Greetings from your erstwhile Porterdale correspondent, this time reporting from the Office of US Citizenship and Immigration Services off of Lavista Road just inside 285. I'm here covering the swearing in of a few hundred new US citizens but particularly one, my daughter-in-law Olga Melnikova. She came to this country from Russia in 2001, not because she was fleeing poverty, persecution or violence, but for a visit. She stayed for the freedom to pursue the American dream.
One has to get up early in the morning to become an American citizen the hard way. Olga is to be there at 8 a.m., so my son Jackson, Olga and I head out at 7:15. We get there plenty early, a good thing since seats for friends and family are soon gone.
Olga gets in line with the other citizenship seekers. It takes until 9:30 for the onlookers to be invited in to see the swearing-in. Meanwhile Jack dozes in and out while I read seventy five pages of War and “Peace.”
Here is Olga taking the oath of citizenship.
She and the others swear to “entirely renounce and abjure all allegiance and fidelity to any foreign prince, potentate, state, or sovereignty of whom or which I have heretofore been a subject or citizen,” particularly striking since she now has dual citizenship and her new president professes to believe her old one over his own national security advisers.

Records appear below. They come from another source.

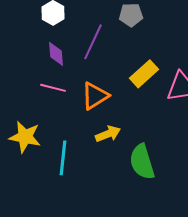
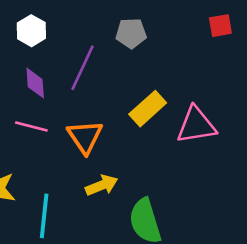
orange triangle: (95, 96) -> (85, 137), turned -32

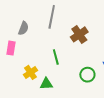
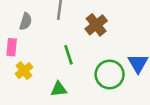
yellow cross: (30, 72) -> (24, 71), moved
green circle: (87, 75) -> (110, 74), size x1.5

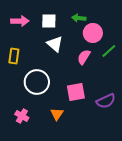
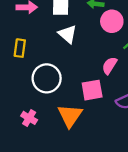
pink semicircle: (84, 57) -> (110, 66), moved
orange triangle: (57, 114) -> (70, 116), size x1.6

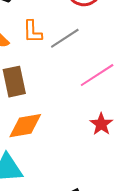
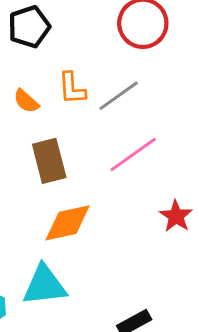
pink line: (97, 75) -> (133, 155), moved

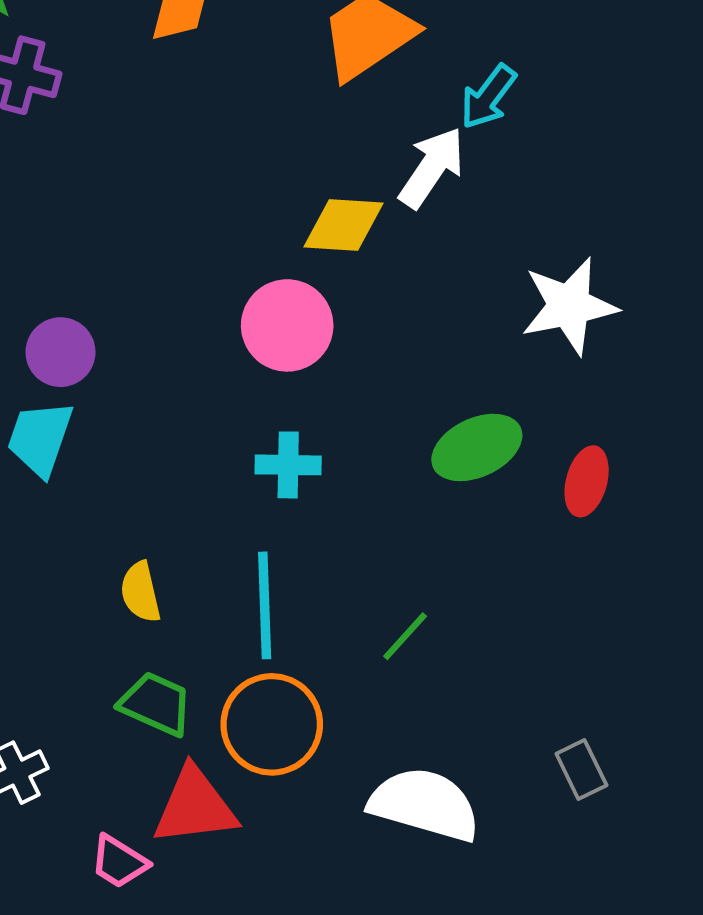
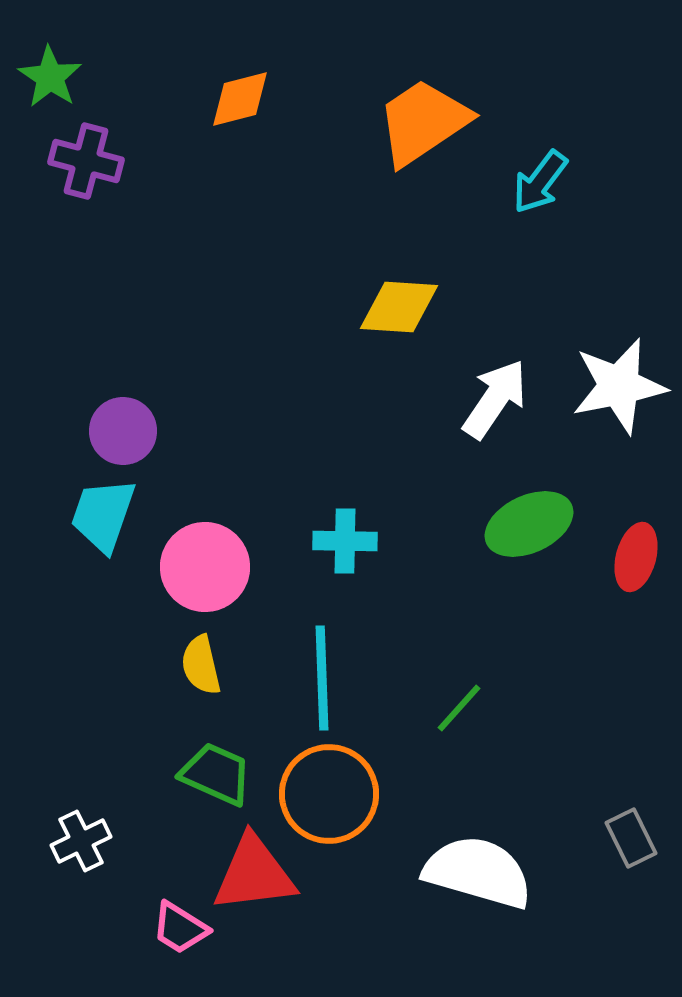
white arrow: (432, 168) -> (495, 399), moved
pink circle: (287, 325) -> (205, 567), moved

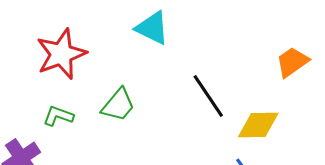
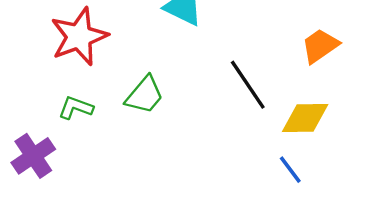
orange trapezoid: (292, 62) -> (320, 46), moved

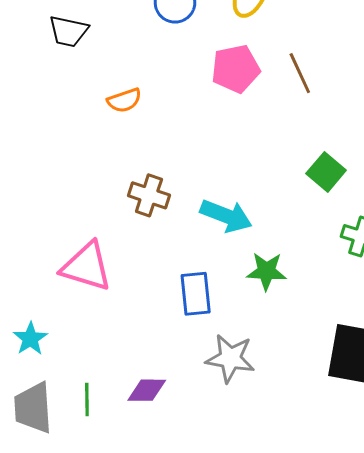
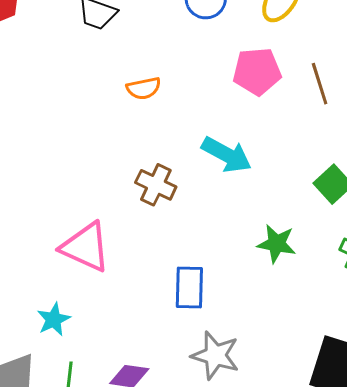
cyan arrow: (226, 216) -> (227, 155), moved
green star: (266, 271) -> (277, 244), moved
cyan star: (30, 339) -> (54, 319), moved

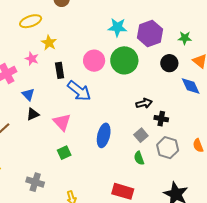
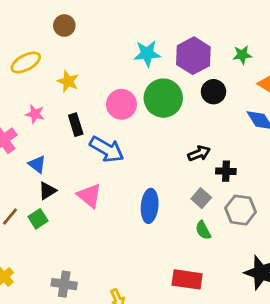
yellow star: (49, 43) -> (68, 81), moved
black circle: (169, 63) -> (213, 92), moved
green square: (64, 153) -> (38, 219), moved

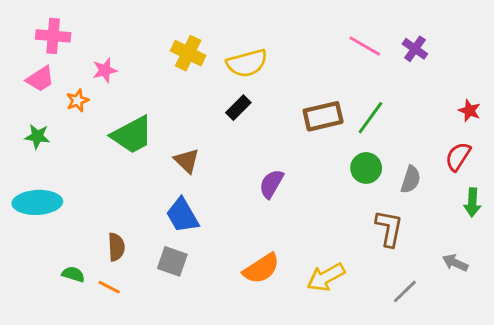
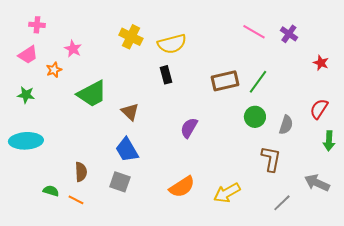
pink cross: (53, 36) -> (37, 25), size x0.7
pink star: (105, 70) -> (73, 49), turned -30
black rectangle: (238, 108) -> (166, 75), turned -60
red star: (470, 111) -> (321, 63), moved
gray arrow: (455, 263) -> (317, 183), size x1.4

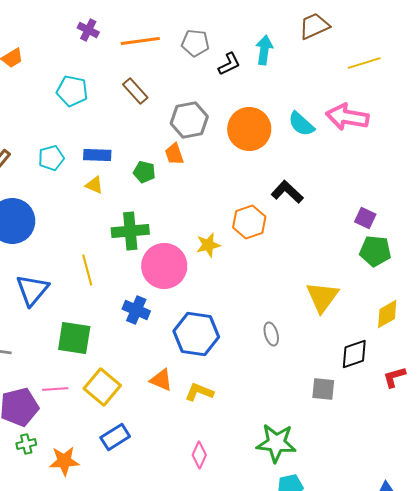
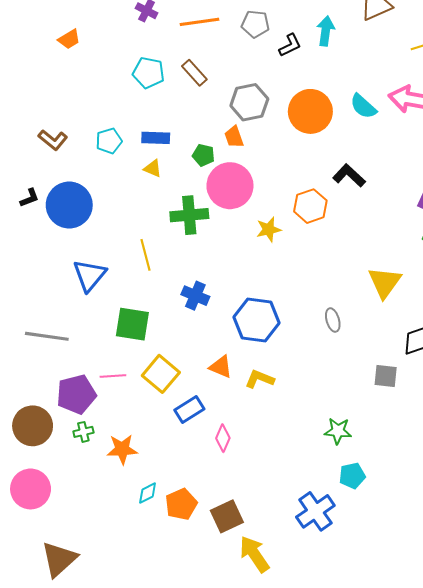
cyan pentagon: (72, 91) -> (149, 73), moved
pink circle: (164, 266) -> (230, 186), moved
blue rectangle: (115, 437) -> (189, 410), moved
green star: (276, 443) -> (338, 431), size x0.7
pink diamond: (199, 455) -> (223, 438), moved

Here are some of the other new Americans taking the same oath...
...wherein they pledged to take up arms in defense of their new country when required. Then they pledge allegiance to the flag. When they are declared US citizens there is a loud cheer and a collective lump in throat.
Next comes a Trumpian nightmare. They register to vote.
Afterward we celebrate with excellent Indian food at Zyka on Scott Boulevard. I suspect that none of our food purveyors were born here.